Prima di allora gli scrittori togolesi del periodo post-indipendenza si sono cimentati soprattutto in un genere di novelle e racconti che affondano le radici nella tradizione delle leggende orali africane.
Christiane Tchotcho Akoua Ekué, nata nel 1954 e formatasi tra il Togo e la Germania, è ancora oggi una delle scrittrici più note a livello internazionale. Suoi sono i romanzi Le Crime de la rue
des notables del 1989 e Partir en France del 1996.
Richard Alemdjrodo, giurista di formazione, si avvicina all’universo della drammaturgia teatrale e alla letteratura, pubblicando testi per riviste letterarie e novelle che lo portano a numerosi riconoscimenti internazionali, quali il premio letterario RFI, nel 1990. Dovendosi scontrare con la censura del regime, pubblica nel 2003 la sua raccolta di novelle Journal d’une année pourrie sotto lo pseudonimo di Richard Alem.

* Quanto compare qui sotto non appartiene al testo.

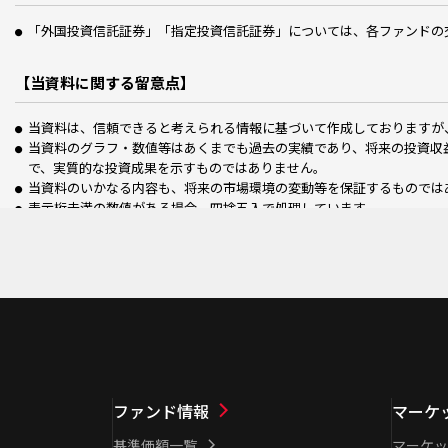
「外国投資信託証券」「指定投資信託証券」については、各ファンドの
【当資料に関する留意点】
当資料は、信頼できると考えられる情報に基づいて作成しておりますが
当資料のグラフ・数値等はあくまでも過去の実績であり、将来の投資収
で、実質的な投資成果を示すものではありません。
当資料のいかなる内容も、将来の市場環境の変動等を保証するものでは
表示桁未満の数値がある場合、四捨五入で処理しています。
ファンド情報
マーケ
基準価額一覧
マーケッ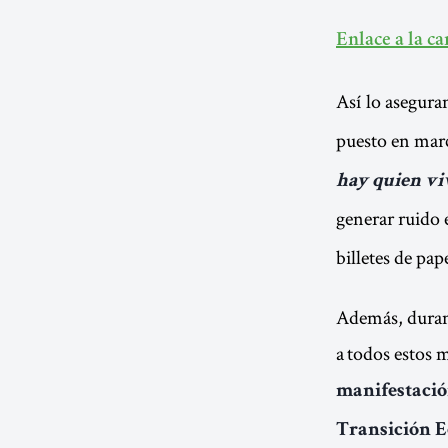
Enlace a la ca
Así lo asegur
puesto en mar
hay quien vi
generar ruido e
billetes de pa
Además, durant
a todos estos 
manifestació
Transición Ec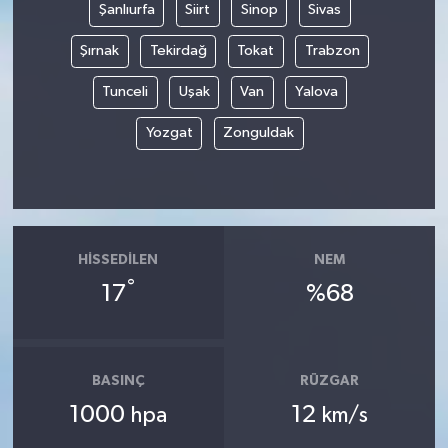
Şanlıurfa
Siirt
Sinop
Sivas
Şırnak
Tekirdağ
Tokat
Trabzon
Tunceli
Uşak
Van
Yalova
Yozgat
Zonguldak
HISSEDILEN
NEM
°
17
%68
BASINÇ
RÜZGAR
1000
12
hpa
km/s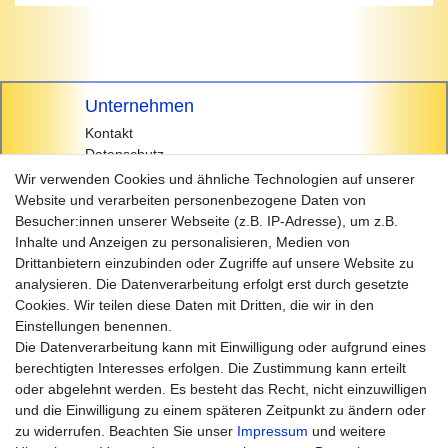
Unternehmen
Kontakt
Datenschutz
AGB
Wir verwenden Cookies und ähnliche Technologien auf unserer
Impressum
Website und verarbeiten personenbezogene Daten von
Besucher:innen unserer Webseite (z.B. IP-Adresse), um z.B.
Einkaufen
Inhalte und Anzeigen zu personalisieren, Medien von
Zahlungsarten
Drittanbietern einzubinden oder Zugriffe auf unsere Website zu
Versandarten & -kosten
analysieren. Die Datenverarbeitung erfolgt erst durch gesetzte
Widerrufsrecht
Cookies. Wir teilen diese Daten mit Dritten, die wir in den
Warenkorb
Einstellungen benennen.
Zur Kasse
Die Datenverarbeitung kann mit Einwilligung oder aufgrund eines
Hilfe
berechtigten Interesses erfolgen. Die Zustimmung kann erteilt
oder abgelehnt werden. Es besteht das Recht, nicht einzuwilligen
und die Einwilligung zu einem späteren Zeitpunkt zu ändern oder
zu widerrufen. Beachten Sie unser
Impressum
und weitere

Suo è anche Le Parfum des grenades lacrymogènes.
Incentrate sugli avvenimenti politici contemporanei e sulla protesta contro la dinastia dittatoriale della famiglia Gnassingbé sono anche i romanzi di Yves-Emmanuel Dogbe,Affres del 1966 e L’Incarcéré del 1980.
Musica
In generale quando si parla d’arte, in tutta l’Africa non si può prescindere dalla musica.
Il Togo non fa eccezione e la musica tradizionale, legata alle cerimonie rituali è talmente sentita e viva, da ispirare anche la musica contemporanea delle nuove generazioni.
Ogni popolo ha le proprie sonorità ancestrali, ma possiamo affermare che le percussioni sono la base dell’intero universo musicale africano, e che il djembé è lo strumento più diffuso.
Tra la musica contemporanea, in Togo va molto di moda la salsa e gli stili afro-caraibici, per la loro ovvia discendenza dagli schiavi africani deportati nelle Americhe. Ma anche l’hip-hop, il reggae, l’R&B e la musica Tecno. Tutti questi generi musicali internazionali hanno trovato ampio respiro in Togo, ma sono stati fantasiosamente rivisitati e arricchiti da strumentazioni tradizionali, tipicamente africane.
I fratelli Assou & Sevi, pubblicano il loro primo album nel 1997, ispirato al folklore togolese, ma anche ad altri generi musicali dell’africanità, quali il zouk delle Antille. Nel 2002 raggiungono la notorietà internazionale con l’album Mamie Josée.
Vera e propria star contemporanea è Vicky Bila. La sua voce calda e profonda risuona ovunque in Togo, accompagnata da ritmi jazz e soul rivisitati nella tradizione strumentale africana.
Pioniere del rap in Togo è Eric MC, che comincia la carriera come dj nelle discoteche di Lagos in Nigeria. Nel 1990 torna in Togo e apre una vera e propria scuola di rap e hip-hop, il King Sound Studio.
Padre del rock togolese è invece Jimi Hope, premiato a New York nel 2008, mentre Fifi Rafiatou è forse l’artista che ha ricevuto il più alto numero di riconoscimenti internazionali, con la sua voce inconfondibile e uno stile caratterizzato da un dialogo continuo tra modernità e tradizione.